SRAM also insists upon a faced surface on the ISCG tabs, which makes sense. I have a few different ISCG adapters I could use, all are perfectly flat. After I face the BB shell there is no reason why it wouldn't be just as flat and square as built in tabs.

So what are your opinions? Has anyone out there used a ISCG adapter to install their Hammerschmidt? I guess the disclaimer would be to say that I am really not all that worried about cutting something up, or coming to the conclusion that it won't work, as the bits are somewhat disposable.

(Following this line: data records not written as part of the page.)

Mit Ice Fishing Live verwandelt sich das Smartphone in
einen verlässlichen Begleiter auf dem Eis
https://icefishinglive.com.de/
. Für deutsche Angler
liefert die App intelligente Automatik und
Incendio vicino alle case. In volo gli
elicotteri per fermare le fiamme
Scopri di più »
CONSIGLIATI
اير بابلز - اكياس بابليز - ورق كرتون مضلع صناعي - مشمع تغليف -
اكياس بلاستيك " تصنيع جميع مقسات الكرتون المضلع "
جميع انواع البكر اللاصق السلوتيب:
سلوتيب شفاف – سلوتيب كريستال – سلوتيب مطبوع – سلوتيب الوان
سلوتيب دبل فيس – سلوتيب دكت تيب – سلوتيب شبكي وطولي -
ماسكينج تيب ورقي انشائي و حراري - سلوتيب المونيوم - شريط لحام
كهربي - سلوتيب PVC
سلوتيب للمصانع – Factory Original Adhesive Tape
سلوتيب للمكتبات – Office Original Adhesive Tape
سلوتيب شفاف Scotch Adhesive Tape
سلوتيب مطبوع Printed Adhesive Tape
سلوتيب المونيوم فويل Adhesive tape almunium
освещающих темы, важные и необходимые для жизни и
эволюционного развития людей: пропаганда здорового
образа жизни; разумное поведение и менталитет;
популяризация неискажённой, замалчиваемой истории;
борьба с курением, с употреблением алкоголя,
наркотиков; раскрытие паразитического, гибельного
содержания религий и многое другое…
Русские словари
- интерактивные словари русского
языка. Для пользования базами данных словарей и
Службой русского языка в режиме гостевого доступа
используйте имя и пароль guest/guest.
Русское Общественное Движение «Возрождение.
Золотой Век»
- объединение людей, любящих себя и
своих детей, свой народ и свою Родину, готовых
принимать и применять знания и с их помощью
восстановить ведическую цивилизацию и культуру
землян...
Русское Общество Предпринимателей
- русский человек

Ideas, opinions, experience w/ this project?
 

Cuprinol

Chimp
Mar 22, 2005
61
0
Bumping this thread!

How did it turn out for you? Did you modify your frame or buy a new one?

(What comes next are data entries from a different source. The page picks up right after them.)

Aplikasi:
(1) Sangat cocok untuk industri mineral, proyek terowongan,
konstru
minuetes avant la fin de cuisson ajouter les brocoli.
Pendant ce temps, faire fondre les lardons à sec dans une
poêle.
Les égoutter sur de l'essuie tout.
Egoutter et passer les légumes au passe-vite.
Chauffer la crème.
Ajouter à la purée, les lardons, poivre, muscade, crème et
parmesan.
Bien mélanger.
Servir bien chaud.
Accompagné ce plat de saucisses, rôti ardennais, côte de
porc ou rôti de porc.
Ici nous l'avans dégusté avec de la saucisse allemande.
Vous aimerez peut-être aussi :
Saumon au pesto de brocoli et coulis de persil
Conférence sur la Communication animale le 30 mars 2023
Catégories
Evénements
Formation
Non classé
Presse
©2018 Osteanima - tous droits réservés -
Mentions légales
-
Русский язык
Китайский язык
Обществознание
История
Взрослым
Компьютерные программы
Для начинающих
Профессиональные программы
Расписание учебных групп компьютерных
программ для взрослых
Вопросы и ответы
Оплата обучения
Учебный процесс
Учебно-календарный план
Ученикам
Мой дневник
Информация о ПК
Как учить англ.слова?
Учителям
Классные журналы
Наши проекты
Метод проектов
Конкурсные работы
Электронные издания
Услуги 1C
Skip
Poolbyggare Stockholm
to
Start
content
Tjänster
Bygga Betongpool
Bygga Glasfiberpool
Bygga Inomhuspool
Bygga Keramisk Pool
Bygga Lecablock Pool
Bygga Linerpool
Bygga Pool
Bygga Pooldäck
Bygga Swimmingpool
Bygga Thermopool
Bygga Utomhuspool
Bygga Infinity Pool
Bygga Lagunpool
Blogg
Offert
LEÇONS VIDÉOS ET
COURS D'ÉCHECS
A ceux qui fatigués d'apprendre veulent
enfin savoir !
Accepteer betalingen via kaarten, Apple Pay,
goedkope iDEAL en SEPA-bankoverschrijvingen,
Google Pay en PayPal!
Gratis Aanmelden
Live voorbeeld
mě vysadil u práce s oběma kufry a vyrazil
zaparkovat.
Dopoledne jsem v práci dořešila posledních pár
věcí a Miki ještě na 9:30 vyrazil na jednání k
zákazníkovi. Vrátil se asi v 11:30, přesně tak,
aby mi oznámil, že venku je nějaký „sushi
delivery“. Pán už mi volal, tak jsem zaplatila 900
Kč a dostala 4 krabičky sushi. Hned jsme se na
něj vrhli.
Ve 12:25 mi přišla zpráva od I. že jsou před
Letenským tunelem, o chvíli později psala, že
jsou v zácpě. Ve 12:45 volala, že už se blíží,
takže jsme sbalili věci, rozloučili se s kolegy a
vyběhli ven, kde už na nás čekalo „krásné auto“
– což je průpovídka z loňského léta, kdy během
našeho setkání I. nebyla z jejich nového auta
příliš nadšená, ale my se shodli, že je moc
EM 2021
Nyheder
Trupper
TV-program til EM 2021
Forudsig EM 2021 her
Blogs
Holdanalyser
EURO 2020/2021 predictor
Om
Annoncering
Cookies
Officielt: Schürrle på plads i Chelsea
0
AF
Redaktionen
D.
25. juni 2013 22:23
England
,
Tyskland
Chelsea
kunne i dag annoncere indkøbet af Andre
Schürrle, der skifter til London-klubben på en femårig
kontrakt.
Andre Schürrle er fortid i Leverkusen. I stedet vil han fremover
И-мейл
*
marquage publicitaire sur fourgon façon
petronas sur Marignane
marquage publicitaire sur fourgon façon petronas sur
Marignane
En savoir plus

I'm in the same boat now, my quake needs some mods to make it work with hammerschmidt. First i thought welding, but there is risk for metal fatigue blabla. Then maybe some splines or threads on a iscg adapter plate/bb tube would do the trick. Any ideas on a non welding way of doing this that doesnt involve buying a new frame?
 

PhilipW

Monkey
Mar 13, 2007
311
0
Leominster, MA
No matter what you do, the adapter cannot physically be able to rotate. HS overdrive aparantly puts a TON of force on the tabs, which is why Sram insists on welded on tabs.

-pw
 

Cuprinol

Chimp
Mar 22, 2005
61
0
If you havent seen it already, a couple of guys on the mtbr forum has posted succesful results doing this without much hazzle.
 

Mr Jones

Turbo Monkey
Nov 12, 2007
1,475
0
If I could afford a Hammy, I wouldn't trust it on a ISCG adapter. I've seen chain guides after a crash that have moved because the force of the impact moved the adapter. Last thing I want is to be stuck in some gawd forsaken valley 15 miles from the nearest BB tool.
 

samnation

Monkey
Jan 25, 2009
139
0
Somewhere in KANURDUR
No matter what you do, the adapter cannot physically be able to rotate. HS overdrive aparantly puts a TON of force on the tabs, which is why Sram insists on welded on tabs.

-pw
I've been told that formed tabs are much better than welded but that wasn't by sram. I've always wondered if i can put one on my bike with welded tabs.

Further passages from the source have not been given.